▸ ASSIGNMENT
Please copy out the lines in the entries that contain "không".

(DATA SUPPLIED Opens)

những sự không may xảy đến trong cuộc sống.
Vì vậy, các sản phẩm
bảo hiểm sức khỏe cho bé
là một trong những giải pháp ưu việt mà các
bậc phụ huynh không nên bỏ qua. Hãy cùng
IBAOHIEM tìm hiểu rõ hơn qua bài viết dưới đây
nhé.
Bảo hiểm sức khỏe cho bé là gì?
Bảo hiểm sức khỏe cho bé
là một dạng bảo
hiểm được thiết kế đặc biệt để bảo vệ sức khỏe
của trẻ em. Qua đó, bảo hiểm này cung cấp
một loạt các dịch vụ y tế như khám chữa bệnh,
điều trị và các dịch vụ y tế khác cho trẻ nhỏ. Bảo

(DATA SUPPLIED Closes)
(DATA SUPPLIED Opens)

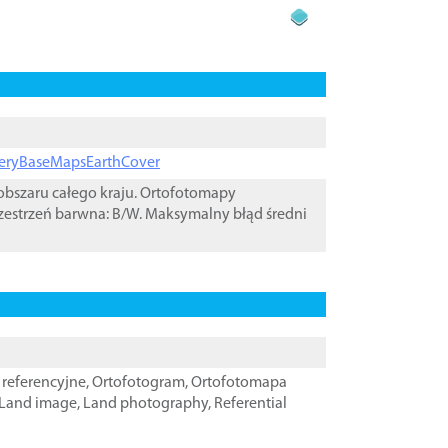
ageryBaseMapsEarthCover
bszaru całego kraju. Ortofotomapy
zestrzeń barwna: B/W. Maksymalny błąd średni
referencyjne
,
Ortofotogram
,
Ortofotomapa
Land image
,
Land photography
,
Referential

(DATA SUPPLIED Closes)
(DATA SUPPLIED Opens)

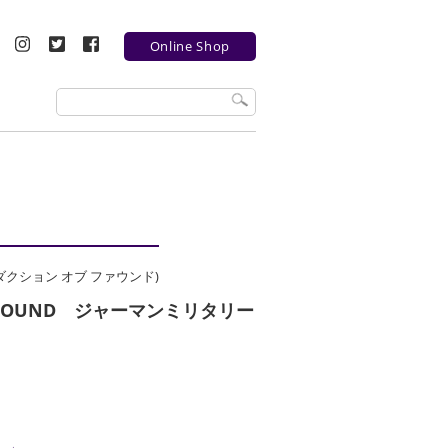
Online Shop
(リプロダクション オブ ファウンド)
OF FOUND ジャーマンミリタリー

(DATA SUPPLIED Closes)

▸ RESPONSE TO THIS TASK
những sự không may xảy đến trong cuộc sống.
bậc phụ huynh không nên bỏ qua. Hãy cùng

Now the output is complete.